Conservation of Energy and Momentum in an Explosion

[JamesG23]

Hey, I have a question about explosions and how kinetic energy works during them. I have outlined my question on the attached image. Please let me know if something is wrong or needs clarifying. Thank you.

 

[Doc Al]

It would be easier to comment if you had typed up your work. But anyway:

Viewed from the lab frame, you calculated the total KE after the explosion = (26m)/4. Sounds good. Not sure why you set that equal to 4m.

The KE before explosion = (1/2)m(9) = (18m)/4. Subtract that from the KE after the explosion and see what you get.

 

[JamesG23]

It would be easier to comment if you had typed up your work. But anyway:

Viewed from the lab frame, you calculated the total KE after the explosion = (26m)/4. Sounds good. Not sure why you set that equal to 4m.

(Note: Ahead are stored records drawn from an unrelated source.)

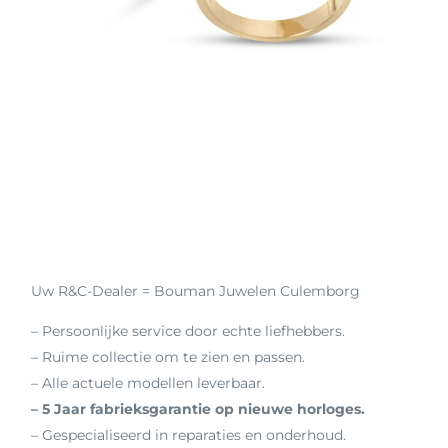
Uw R&C-Dealer = Bouman Juwelen Culemborg
– Persoonlijke service door echte liefhebbers.
– Ruime collectie om te zien en passen.
– Alle actuele modellen leverbaar.
– 5 Jaar fabrieksgarantie op nieuwe horloges.
– Gespecialiseerd in reparaties en onderhoud.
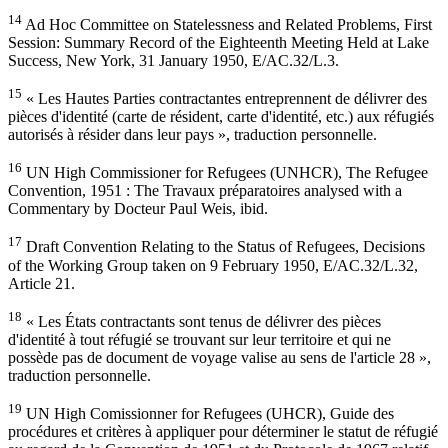
14
Ad Hoc Committee on Statelessness and Related Problems, First
Session: Summary Record of the Eighteenth Meeting Held at Lake
Success, New York, 31 January 1950, E/AC.32/L.3.
15
« Les Hautes Parties contractantes entreprennent de délivrer des
pièces d'identité (carte de résident, carte d'identité, etc.) aux réfugiés
autorisés à résider dans leur pays », traduction personnelle.
16
UN High Commissioner for Refugees (UNHCR), The Refugee
Convention, 1951 : The Travaux préparatoires analysed with a
Commentary by Docteur Paul Weis, ibid.
17
Draft Convention Relating to the Status of Refugees, Decisions
of the Working Group taken on 9 February 1950, E/AC.32/L.32,
Article 21.
18
« Les États contractants sont tenus de délivrer des pièces
d'identité à tout réfugié se trouvant sur leur territoire et qui ne
possède pas de document de voyage valise au sens de l'article 28 »,
traduction personnelle.
19
UN High Comissionner for Refugees (UHCR), Guide des
procédures et critères à appliquer pour déterminer le statut de réfugié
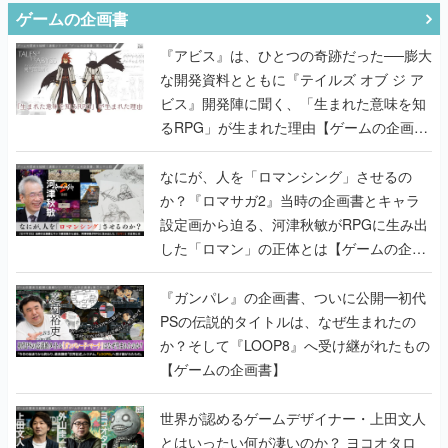
ゲームの企画書
『アビス』は、ひとつの奇跡だった──膨大
な開発資料とともに『テイルズ オブ ジ ア
ビス』開発陣に聞く、「生まれた意味を知
るRPG」が生まれた理由【ゲームの企画
書】
なにが、人を「ロマンシング」させるの
か？『ロマサガ2』当時の企画書とキャラ
設定画から迫る、河津秋敏がRPGに生み出
した「ロマン」の正体とは【ゲームの企画
書】
『ガンパレ』の企画書、ついに公開━初代
PSの伝説的タイトルは、なぜ生まれたの
か？そして『LOOP8』へ受け継がれたもの
【ゲームの企画書】
世界が認めるゲームデザイナー・上田文人
とはいったい何が凄いのか？ ヨコオタロ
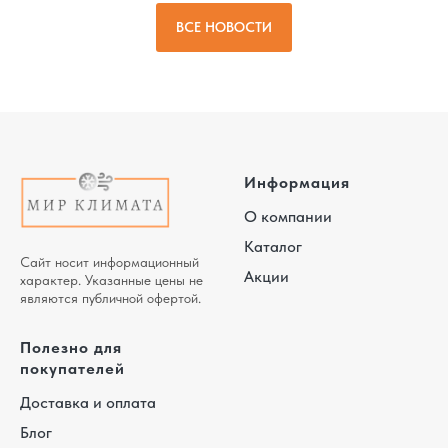
ВСЕ НОВОСТИ
Информация
О компании
Каталог
Сайт носит информационный
Акции
характер. Указанные цены не
являются публичной офертой.
Полезно для
покупателей
Доставка и оплата
Блог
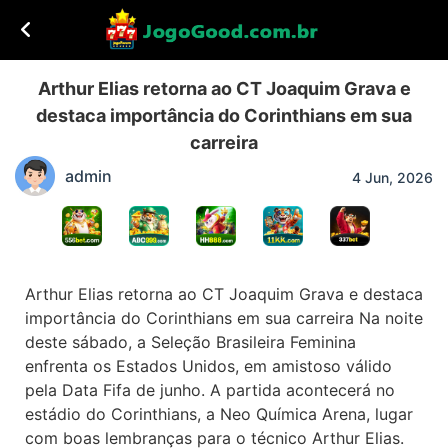
Arthur Elias retorna ao CT Joaquim Grava e
destaca importância do Corinthians em sua
carreira
admin
4 Jun, 2026
Arthur Elias retorna ao CT Joaquim Grava e destaca
importância do Corinthians em sua carreira Na noite
deste sábado, a Seleção Brasileira Feminina
enfrenta os Estados Unidos, em amistoso válido
pela Data Fifa de junho. A partida acontecerá no
estádio do Corinthians, a Neo Química Arena, lugar
com boas lembranças para o técnico Arthur Elias.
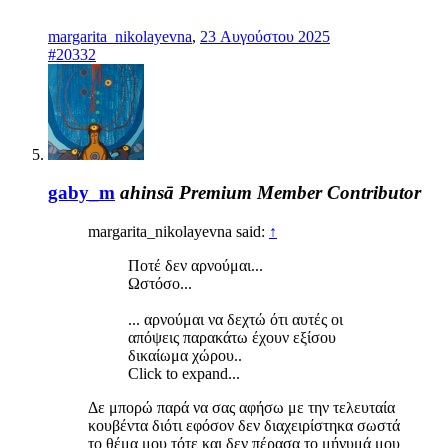
margarita_nikolayevna
,
23 Αυγούστου 2025
#20332
gaby_m
ahinsā
Premium Member
Contributor
margarita_nikolayevna said:
↑
Ποτέ δεν αρνούμαι...
Ωστόσο...
... αρνούμαι να δεχτώ ότι αυτές οι
απόψεις παρακάτω έχουν εξίσου
δικαίωμα χώρου..
Click to expand...
Δε μπορώ παρά να σας αφήσω με την τελευταία
κουβέντα διότι εφόσον δεν διαχειρίστηκα σωστά
το θέμα μου τότε και δεν πέρασα το μήνυμά μου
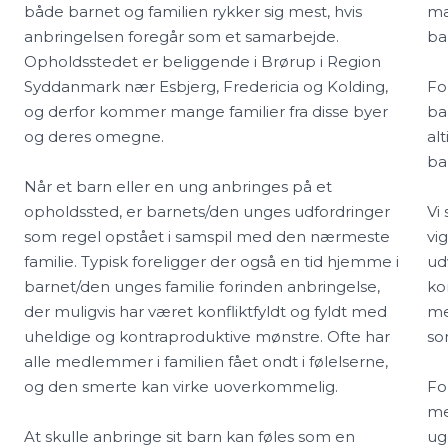
både barnet og familien rykker sig mest, hvis
ma
anbringelsen foregår som et samarbejde.
ba
Opholdsstedet er beliggende i Brørup i Region
Syddanmark nær Esbjerg, Fredericia og Kolding,
Fo
og derfor kommer mange familier fra disse byer
ba
og deres omegne.
al
ba
Når et barn eller en ung anbringes på et
opholdssted, er barnets/den unges udfordringer
Vi
som regel opstået i samspil med den nærmeste
vi
familie. Typisk foreligger der også en tid hjemme i
ud
barnet/den unges familie forinden anbringelse,
ko
der muligvis har været konfliktfyldt og fyldt med
me
uheldige og kontraproduktive mønstre. Ofte har
so
alle medlemmer i familien fået ondt i følelserne,
og den smerte kan virke uoverkommelig.
Fo
me
At skulle anbringe sit barn kan føles som en
ug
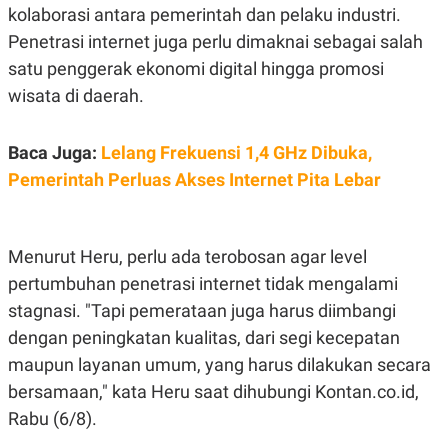
R
T
kolaborasi antara pemerintah dan pelaku industri.
I
Penetrasi internet juga perlu dimaknai sebagai salah
S
I
satu penggerak ekonomi digital hingga promosi
N
G
wisata di daerah.
K
G
M
Baca Juga:
Lelang Frekuensi 1,4 GHz Dibuka,
E
Pemerintah Perluas Akses Internet Pita Lebar
D
I
A
.
I
Menurut Heru, perlu ada terobosan agar level
D
pertumbuhan penetrasi internet tidak mengalami
stagnasi. "Tapi pemerataan juga harus diimbangi
SITEMAP
PROFILE
TERM
dengan peningkatan kualitas, dari segi kecepatan
OF
maupun layanan umum, yang harus dilakukan secara
USE
bersamaan," kata Heru saat dihubungi Kontan.co.id,
PEDOMAN
PEMBERITAAN
Rabu (6/8).
SIBER
PRIVACY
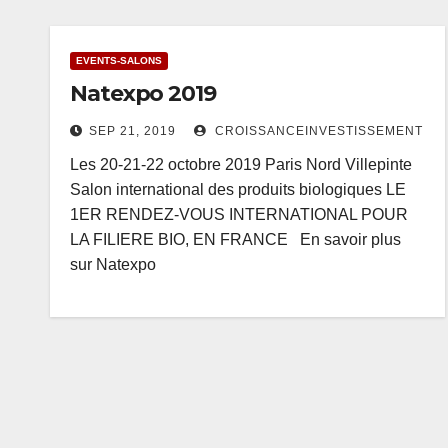
EVENTS-SALONS
Natexpo 2019
SEP 21, 2019
CROISSANCEINVESTISSEMENT
Les 20-21-22 octobre 2019 Paris Nord Villepinte
Salon international des produits biologiques LE
1ER RENDEZ-VOUS INTERNATIONAL POUR
LA FILIERE BIO, EN FRANCE En savoir plus
sur Natexpo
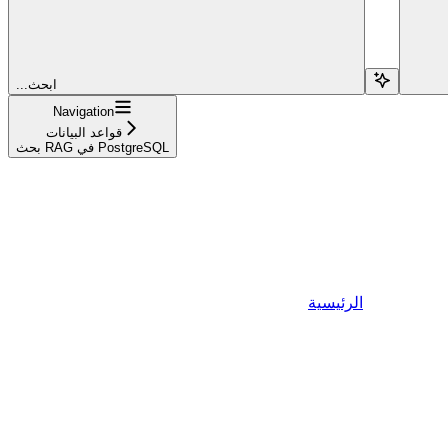
...ابحث
Navigation
قواعد البيانات
بحث RAG في PostgreSQL
الرئيسية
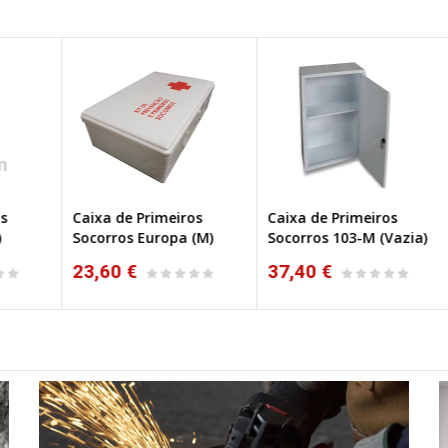
Caixa de Primeiros
Caixa de Primeiros
Ca
Socorros Europa (M)
Socorros 103-M (Vazia)
So
23,60 €
37,40 €
4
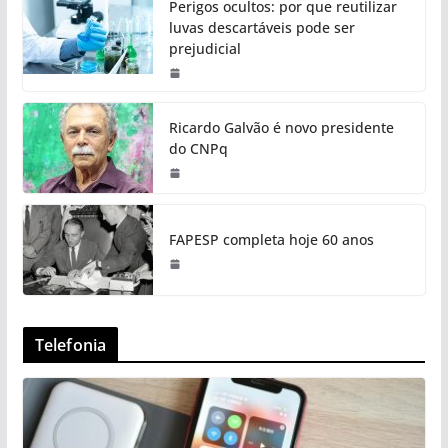
Perigos ocultos: por que reutilizar
luvas descartáveis pode ser
prejudicial
Ricardo Galvão é novo presidente
do CNPq
FAPESP completa hoje 60 anos
Telefonia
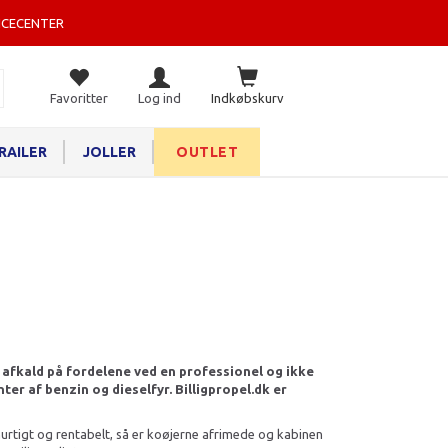
ICECENTER
Favoritter
Log ind
Indkøbskurv
RAILER
JOLLER
OUTLET
e afkald på fordelene ved en professionel og ikke
er af benzin og dieselfyr. Billigpropel.dk er
urtigt og rentabelt, så er koøjerne afrimede og kabinen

The KE before explosion = (1/2)m(9) = (18m)/4. Subtract that from the KE after the explosion and see what you get.

Oh shoot I don't know why I simplified like that. Maybe I thought it was 24/6. Thank you

 

[Baluncore]

I have a question about explosions and how kinetic energy works during them.

In an atmosphere, the explosion of a flying bomb produces a sphere of hot combustion gas that has a very low density compared to the original explosive charge.
That sphere is effectively stopped immediately by it's low mass and the area of it's greater cross-section.
The original KE is not lost, it is just insignificant when applied to the huge mass of atmosphere that encloses the explosion.

 

[Drakkith]

Let's say the bomb pieces are 10kg each.
KE of each piece at ±2 m/s: 1/2mv²=20J
Total KE of bomb pieces: 40 J

KE of both bomb pieces at +3 m/s before detonation: 90 J
KE of bomb piece at +5m/s: 125 J
KE of bomb piece at +1 m/s: 5 J
Total KE of bomb pieces after explosion: 130 J

But look. 125+5-90 = 40 J
The same as when the bomb is stationary!